Postgres Backup + Restore Drills: Building Enterprise-Grade Safety

System AdminSeptember 21, 2022247 views6 min read

Backups You Never Test Are Backups You Cannot Trust

Every PostgreSQL administrator knows they should have backups. Most do. What far fewer do is regularly test their restores. The uncomfortable truth is that a backup only proves its value when you successfully restore from it.
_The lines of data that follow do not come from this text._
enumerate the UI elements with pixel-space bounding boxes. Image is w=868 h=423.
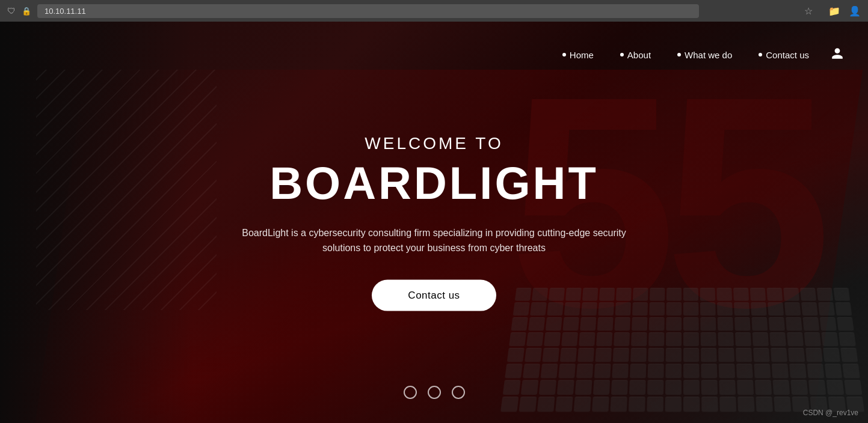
keyboard-key	[500, 397, 519, 412]
keyboard-key	[592, 397, 609, 412]
keyboard-key	[817, 288, 833, 300]
keyboard-key	[509, 332, 526, 346]
keyboard-key	[719, 397, 736, 412]
keyboard-key	[562, 317, 579, 330]
keyboard-key	[700, 317, 716, 330]
keyboard-key	[734, 302, 749, 315]
keyboard-key	[772, 364, 789, 378]
keyboard-key	[593, 380, 610, 395]
keyboard-key	[579, 332, 595, 346]
keyboard-key	[701, 380, 718, 395]
keyboard-key	[783, 288, 799, 300]
browser-chrome: 🛡 🔒 10.10.11.11 ☆ 📁 👤	[0, 0, 868, 22]
slide-dot-3[interactable]	[452, 386, 465, 399]
watermark: CSDN @_rev1ve	[803, 409, 858, 417]
hero-description: BoardLight is a cybersecurity consulting…	[230, 225, 639, 255]
keyboard-key	[561, 332, 578, 346]
hero-cta-button[interactable]: Contact us	[372, 279, 496, 311]
keyboard-key	[825, 364, 842, 378]
user-icon[interactable]	[831, 49, 844, 62]
keyboard-key	[755, 380, 772, 395]
keyboard-key	[542, 348, 559, 362]
keyboard-key	[840, 348, 858, 362]
nav-contact[interactable]: Contact us	[748, 45, 820, 65]
keyboard-key	[666, 317, 682, 330]
slide-indicators	[404, 386, 465, 399]
keyboard-key	[800, 288, 816, 300]
keyboard-key	[594, 364, 611, 378]
nav-dot-home	[562, 53, 566, 56]
keyboard-key	[700, 288, 715, 300]
keyboard-key	[839, 332, 856, 346]
keyboard-key	[733, 288, 749, 300]
slide-dot-1[interactable]	[404, 386, 417, 399]
keyboard-key	[683, 332, 699, 346]
keyboard-key	[784, 302, 801, 315]
profile-icon[interactable]: 👤	[849, 5, 861, 17]
keyboard-key	[649, 317, 665, 330]
keyboard-key	[648, 364, 664, 378]
keyboard-key	[719, 364, 735, 378]
nav-home[interactable]: Home	[552, 45, 605, 65]
keyboard-key	[786, 317, 802, 330]
keyboard-key	[754, 364, 771, 378]
keyboard-key	[683, 317, 699, 330]
keyboard-key	[753, 332, 769, 346]
keyboard-key	[544, 332, 561, 346]
keyboard-key	[820, 317, 837, 330]
keyboard-key	[818, 302, 835, 315]
keyboard-key	[683, 380, 700, 395]
keyboard-key	[753, 348, 770, 362]
keyboard-key	[771, 348, 787, 362]
keyboard-key	[576, 364, 593, 378]
nav-about[interactable]: About	[609, 45, 662, 65]
keyboard-key	[701, 364, 717, 378]
keyboard-key	[630, 348, 647, 362]
keyboard-key	[541, 364, 558, 378]
keyboard-key	[612, 364, 629, 378]
keyboard-key	[505, 364, 522, 378]
keyboard-key	[790, 380, 808, 395]
keyboard-key	[842, 364, 860, 378]
nav-links: Home About What we do Contact us	[552, 45, 844, 65]
keyboard-key	[769, 317, 785, 330]
keyboard-key	[774, 397, 791, 412]
keyboard-key	[521, 380, 538, 395]
keyboard-key	[648, 348, 664, 362]
keyboard-key	[629, 397, 645, 412]
keyboard-key	[833, 288, 850, 300]
keyboard-key	[614, 332, 630, 346]
keyboard-key	[580, 317, 596, 330]
keyboard-key	[837, 317, 854, 330]
hero-content: WELCOME TO BOARDLIGHT BoardLight is a cy…	[194, 134, 675, 311]
hero-title: BOARDLIGHT	[194, 158, 675, 208]
keyboard-key	[519, 397, 537, 412]
keyboard-key	[611, 380, 628, 395]
nav-dot-what-we-do	[677, 53, 681, 56]
keyboard-key	[719, 380, 736, 395]
keyboard-key	[666, 332, 682, 346]
keyboard-key	[787, 332, 804, 346]
keyboard-key	[807, 364, 825, 378]
keyboard-key	[718, 348, 734, 362]
keyboard-key	[801, 302, 817, 315]
keyboard-key	[751, 317, 768, 330]
nav-about-label: About	[627, 50, 651, 60]
keyboard-key	[648, 332, 664, 346]
keyboard-key	[826, 380, 844, 395]
keyboard-key	[523, 364, 540, 378]
pocket-icon[interactable]: 📁	[828, 5, 840, 17]
keyboard-key	[735, 332, 751, 346]
star-icon[interactable]: ☆	[804, 5, 813, 17]
keyboard-key	[555, 397, 573, 412]
nav-what-we-do-label: What we do	[685, 50, 732, 60]
keyboard-key	[835, 302, 852, 315]
keyboard-key	[736, 348, 752, 362]
nav-what-we-do[interactable]: What we do	[666, 45, 743, 65]
slide-dot-2[interactable]	[428, 386, 441, 399]
keyboard-key	[769, 332, 786, 346]
keyboard-key	[767, 288, 783, 300]
keyboard-key	[802, 317, 819, 330]
url-bar[interactable]: 10.10.11.11	[37, 4, 699, 18]
website: 55 Home About What	[0, 22, 868, 423]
A corrupted dump file, an incomplete WAL archive, or a restore process nobody has practiced in eighteen months can turn a recoverable incident into a catastrophic data loss event.

This guide covers the practical side of PostgreSQL backup and restore operations: the difference between logical and physical backups, Point-in-Time Recovery (PITR), integrity verification, and how to run restore drills without disrupting your production environment.
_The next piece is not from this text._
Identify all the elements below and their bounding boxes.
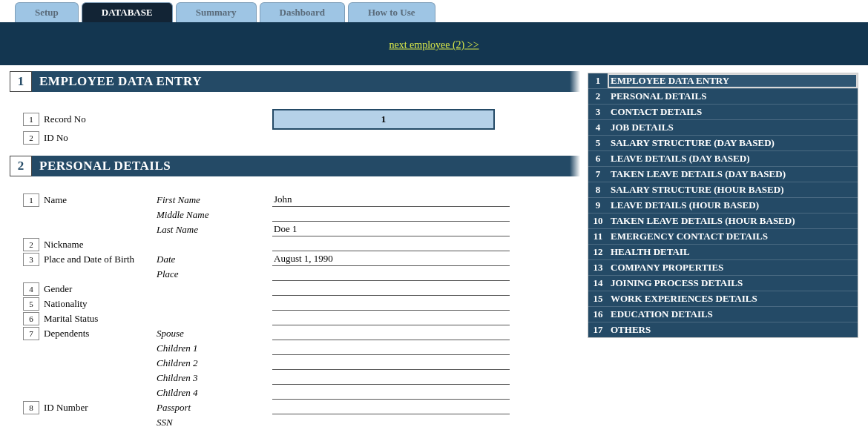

Logical Backups: pg_dump and pg_dumpall

Logical backups export your database as SQL statements (or a custom binary format) that can recreate the schema and data. The primary tool is pg_dump for individual databases and pg_dumpall for the entire cluster including roles and tablespaces.

Advantages

  • Portability: Logical backups can be restored to any PostgreSQL version (with reasonable compatibility). This makes them ideal for migrations and upgrades.
  • Selectivity: You can dump specific tables, schemas, or databases — useful for partial restores or data extraction.
  • Human-readable: Plain-text SQL dumps can be inspected, modified, and filtered with standard text tools.

Limitations

  • Speed: For large databases (tens of gigabytes and above), pg_dump can take a long time to complete, and the restore is even slower because it replays individual SQL statements.
  • Point-in-time: A logical backup represents a snapshot of the database at the moment the dump started. You cannot restore to an arbitrary point in time — only to the exact time of the dump.
  • Consistency during heavy writes: pg_dump takes a consistent snapshot using a transaction, but long-running dumps on write-heavy databases can cause bloat and increase WAL generation.

Best Practices

Use the custom format (-Fc) for most backups — it supports compression, parallel restore, and selective restore of individual tables. Compress plain-text dumps with gzip or zstd to reduce storage size. Schedule logical backups during low-traffic periods to minimize the impact on production performance.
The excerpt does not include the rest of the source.